On appeal, Murphy contends that: (1) forfeiture pursuant to 21 U.S.C. § 881(a) (7) is inappropriate because the sentencing guideline range applicable to his drug trafficking offense was not more than one year of imprisonment; (2) the forfeiture is barred by double jeopardy; and (3) the forfeiture constitutes an excessive fine barred under the Eighth Amendment. Generally, this court reviews a district court grant of summary judgment in a forfeiture action de novo, viewing the facts in the light most favorable to the non-moving party. United States v. $5,000 in United States Currency, 40 F.3d 846, 848 (6th Cir. 1994). Upon consideration, we shall affirm the judgment for reasons different in part than those stated by the district court. See Russ' Kwik Car Wash, Inc. v. Marathon Petroleum Co., 772 F.2d 214, 216 (6th Cir. 1985).

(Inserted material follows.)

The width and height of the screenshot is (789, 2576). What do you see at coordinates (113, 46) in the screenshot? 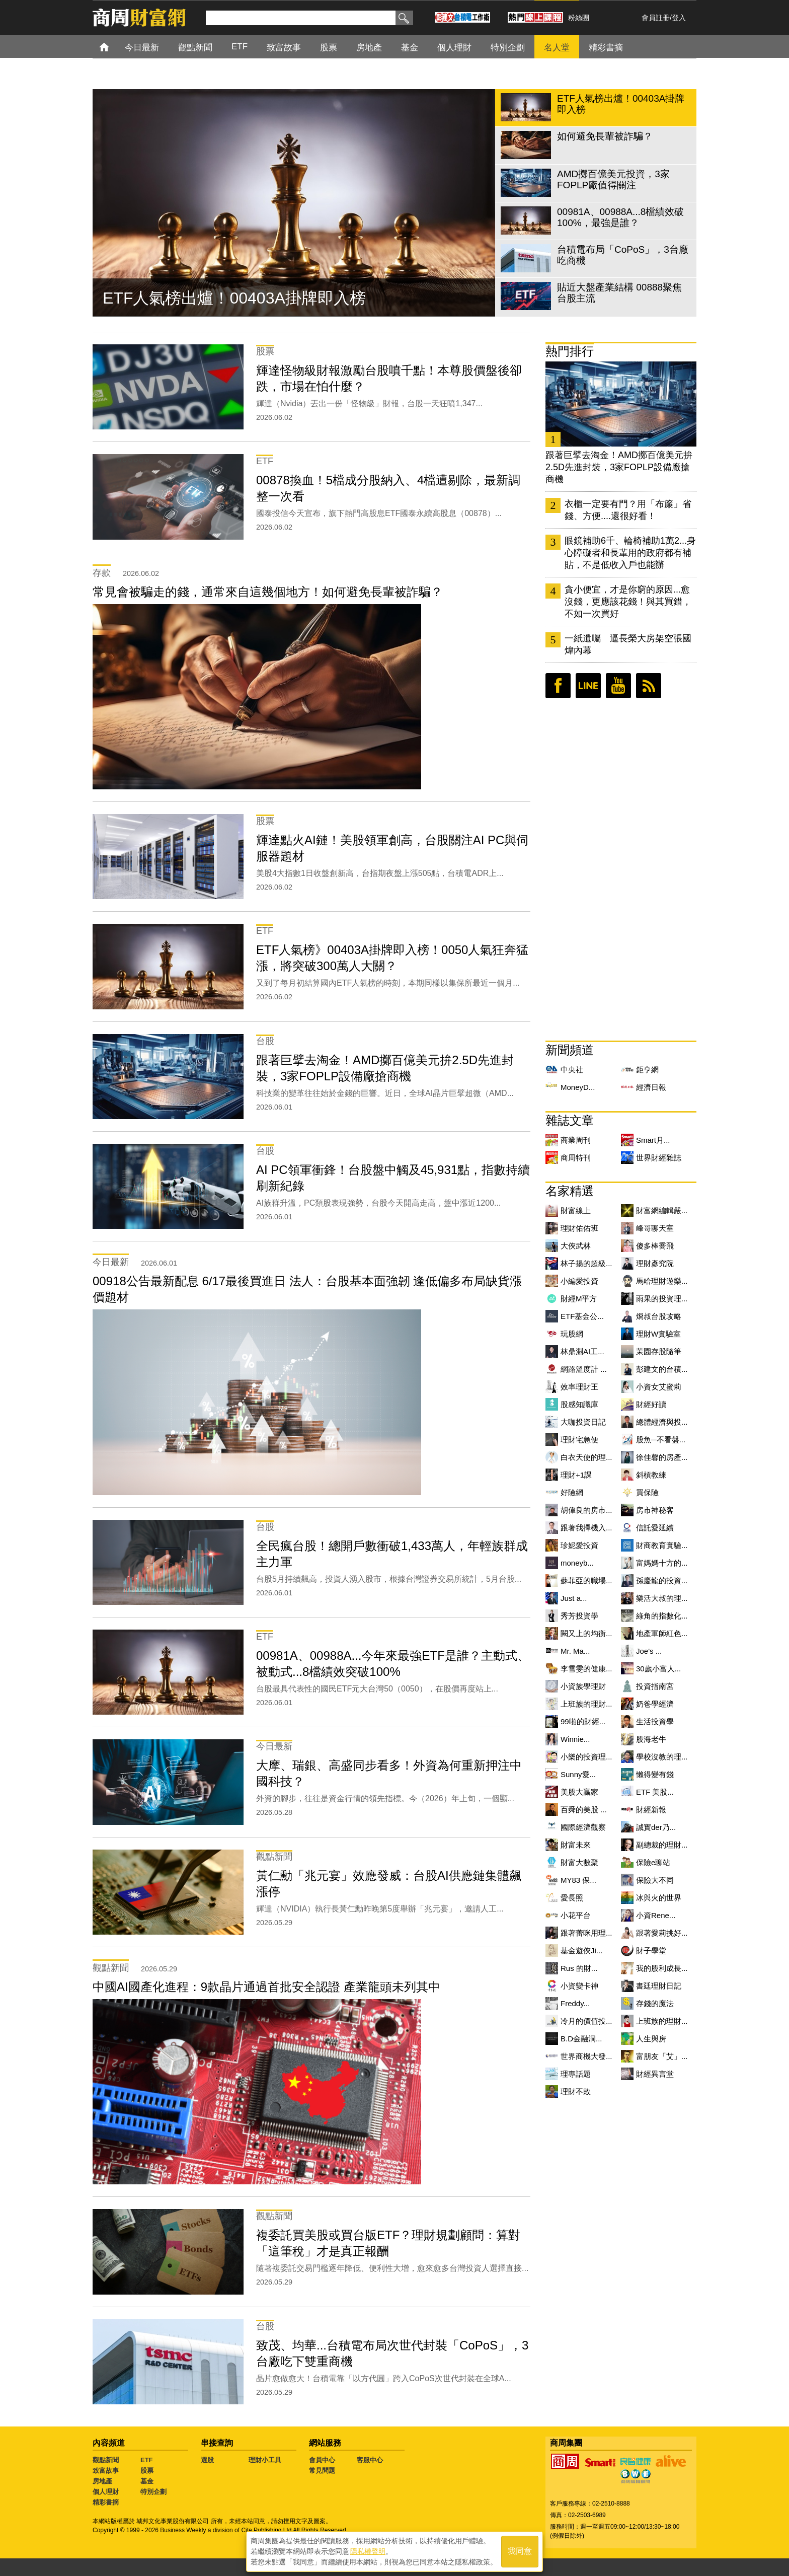 I see `首頁` at bounding box center [113, 46].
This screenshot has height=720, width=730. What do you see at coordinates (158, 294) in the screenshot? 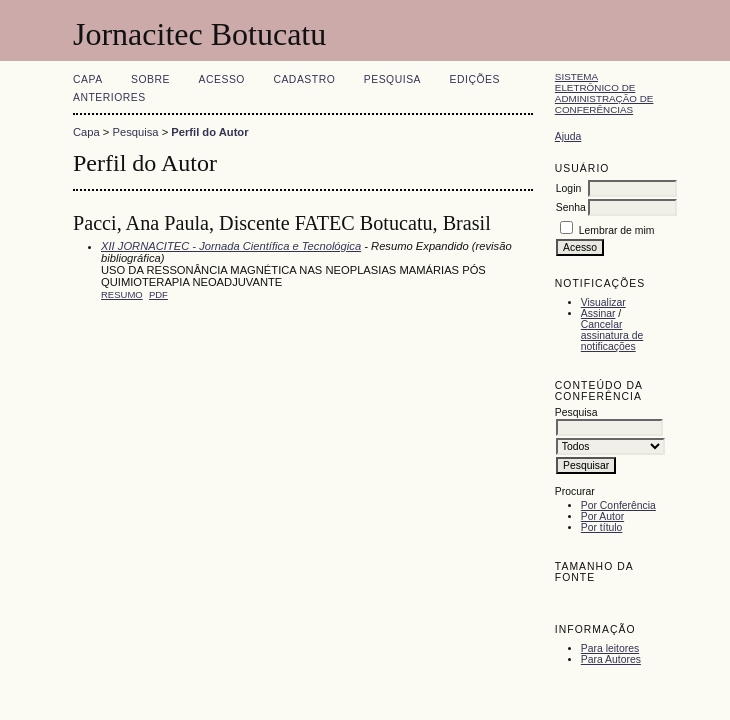 I see `PDF` at bounding box center [158, 294].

The summary judgment for the government was proper. First, Murphy did not assert in the district court that forfeiture is inappropriate because the sentencing guideline range applicable to the drug trafficking offense fell below one year of imprisonment, and no circumstances exist warranting consideration of this claim on appeal in the first instance. See United States v. Pickett, 941 F.2d 411, 415 (6th Cir. 1991). The claim is without merit in any event, because the drug trafficking offense was punishable by imprisonment for up to five years. See 21 U.S.C. § 841(b) (1) (D). Second, the doctrine of double jeopardy does not apply in this case because the reversal of Murphy's drug conviction on appeal does not bar a subsequent prosecution or punishment. See Ball v. United States, 163 U.S. 662, 672 (1896); 3 Joseph G. Cook, Constitutional Rights of the Accused Sec. 23:37-39 (2d ed. 1986). Finally, Murphy's claim that forfeiture constitutes an excessive fine clearly lacks merit for the reasons stated by the district court in its memorandum opinion filed September 29, 1994. See also United States v. Chandler, 36 F.3d 358, 364-65 (4th Cir. 1994), cert. denied, 115 S. Ct. 1792 (1995).
Accordingly, the judgment of the district court is affirmed. Rule 9(b) (3), Rules of the Sixth Circuit.